DATA RECORDS —
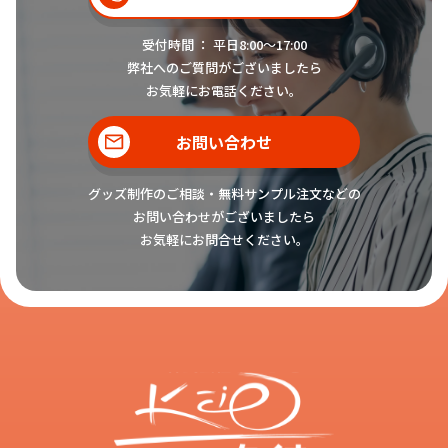
受付時間 ： 平日8:00〜17:00
オリジナル 充電器・ケーブル「
ス
弊社へのご質問がございましたら
タンド式ワイヤレス充電器
」につい
お気軽にお電話ください。
お客様
ても教えてください。
お問い合わせ
グッズ制作のご相談・無料サンプル注文などの
はい。オリジナル 充電器・ケーブ
お問い合わせがございましたら
ル「
スタンド式ワイヤレス充電器
」
お気軽にお問合せください。
スタッフ
は、折りたたみ可能でコンパクトに
携帯ができるオリジナル スタンド
式ワイヤレス充電器です。Qi規格対
応のスマートフォンであれば、機種
やメーカーを問わずにご使用いただ
けますので、多くのお客様をターゲ
ットとすることができ、オリジナル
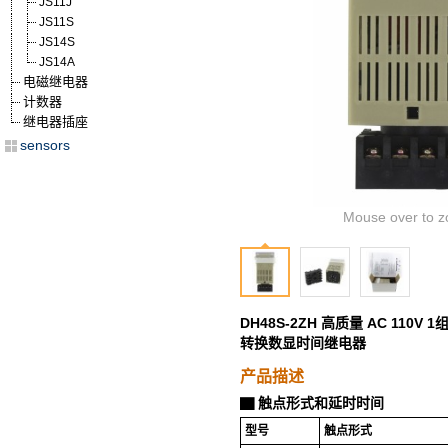
JS11J
JS11S
JS14S
JS14A
电磁继电器
计数器
继电器插座
sensors
Mouse over to z
DH48S-2ZH 高质量 AC 110
转换数显时间继电器
产品描述
触点形式和延时时间
▇
型号
触点形式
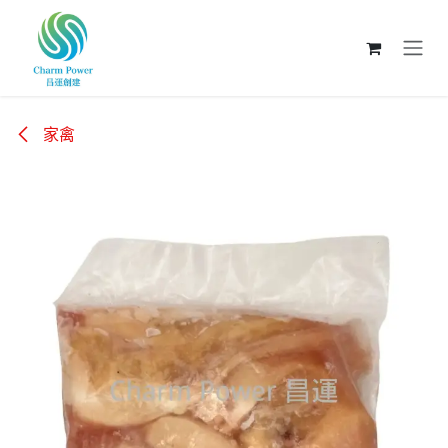
跳至內容
家禽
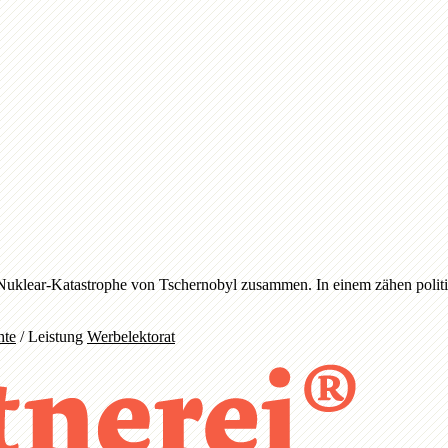
uklear-Katastrophe von Tschernobyl zusammen. In einem zähen politis
hte
/
Leistung
Werbelektorat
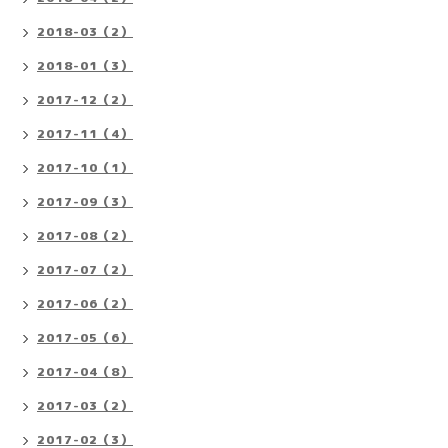
2018-03（2）
2018-01（3）
2017-12（2）
2017-11（4）
2017-10（1）
2017-09（3）
2017-08（2）
2017-07（2）
2017-06（2）
2017-05（6）
2017-04（8）
2017-03（2）
2017-02（3）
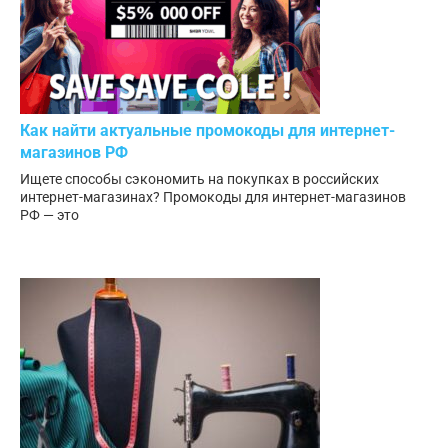
Как найти актуальные промокоды для интернет-
магазинов РФ
Ищете способы сэкономить на покупках в российских
интернет-магазинах? Промокоды для интернет-магазинов
РФ — это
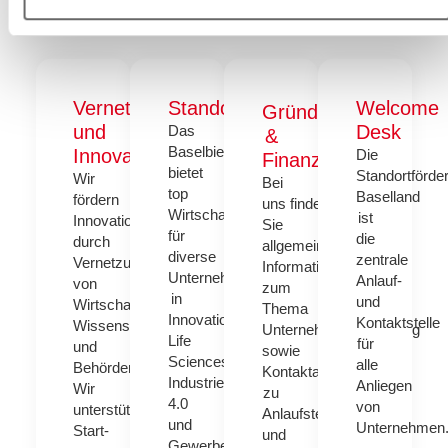
Vernetzung
Standortwahl
Welcome
Gründen
und
Desk
Das
&
Baselbiet
Innovation
Die
Finanzieren
bietet
Standortförde
Wir
Bei
top
Baselland
fördern
uns finden
Wirtschaftsflächen
ist
Innovation
Sie
für
die
durch
allgemeine
diverse
zentrale
Vernetzung
Informationen
Unternehmensbedürfnisse
Anlauf-
von
zum
in
und
Wirtschaft,
Thema
Innovation,
Kontaktstelle
Wissenschaft
Unternehmensgründung
Life
für
und
sowie
Sciences,
alle
Behörden.
Kontaktadresse
Industrie
Anliegen
Wir
zu
4.0
von
unterstützen
Anlaufstellen
und
Unternehmen
Start-
und
Gewerbe.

REQUIREMENT — Only the text of the records belongs in your answer, copied exactly as it appears above.

EXERCISE RESULT —
受付時間 ： 平日8:00〜17:00
オリジナル 充電器・ケーブル「
ス
弊社へのご質問がございましたら
タンド式ワイヤレス充電器
」につい
お気軽にお電話ください。
お客様
ても教えてください。
お問い合わせ
グッズ制作のご相談・無料サンプル注文などの
はい。オリジナル 充電器・ケーブ
お問い合わせがございましたら
ル「
スタンド式ワイヤレス充電器
」
お気軽にお問合せください。
スタッフ
は、折りたたみ可能でコンパクトに
携帯ができるオリジナル スタンド
式ワイヤレス充電器です。Qi規格対
応のスマートフォンであれば、機種
やメーカーを問わずにご使用いただ
けますので、多くのお客様をターゲ
ットとすることができ、オリジナル
JS11J
JS11S
JS14S
JS14A
电磁继电器
计数器
继电器插座
sensors
Mouse over to z
DH48S-2ZH 高质量 AC 110
转换数显时间继电器
产品描述
触点形式和延时时间
▇
型号
触点形式
跳至內容
家禽
uklear-Katastrophe von Tschernobyl zusammen. In einem zähen politis
hte
/
Leistung
Werbelektorat
2018-03（2）
2018-01（3）
2017-12（2）
2017-11（4）
2017-10（1）
2017-09（3）
2017-08（2）
2017-07（2）
2017-06（2）
2017-05（6）
2017-04（8）
2017-03（2）
2017-02（3）
Как найти актуальные промокоды для интернет-
магазинов РФ
Ищете способы сэкономить на покупках в российских
интернет-магазинах? Промокоды для интернет-магазинов
РФ — это
Vernetzung
Standortwahl
Welcome
Gründen
und
Desk
Das
&
Baselbiet
Innovation
Die
Finanzieren
bietet
Standortförde
Wir
Bei
top
Baselland
fördern
uns finden
Wirtschaftsflächen
ist
Innovation
Sie
für
die
durch
allgemeine
diverse
zentrale
Vernetzung
Informationen
Unternehmensbedürfnisse
Anlauf-
von
zum
in
und
Wirtschaft,
Thema
Innovation,
Kontaktstelle
Wissenschaft
Unternehmensgründung
Life
für
und
sowie
Sciences,
alle
Behörden.
Kontaktadresse
Industrie
Anliegen
Wir
zu
4.0
von
unterstützen
Anlaufstellen
und
Unternehmen
Start-
und
Gewerbe.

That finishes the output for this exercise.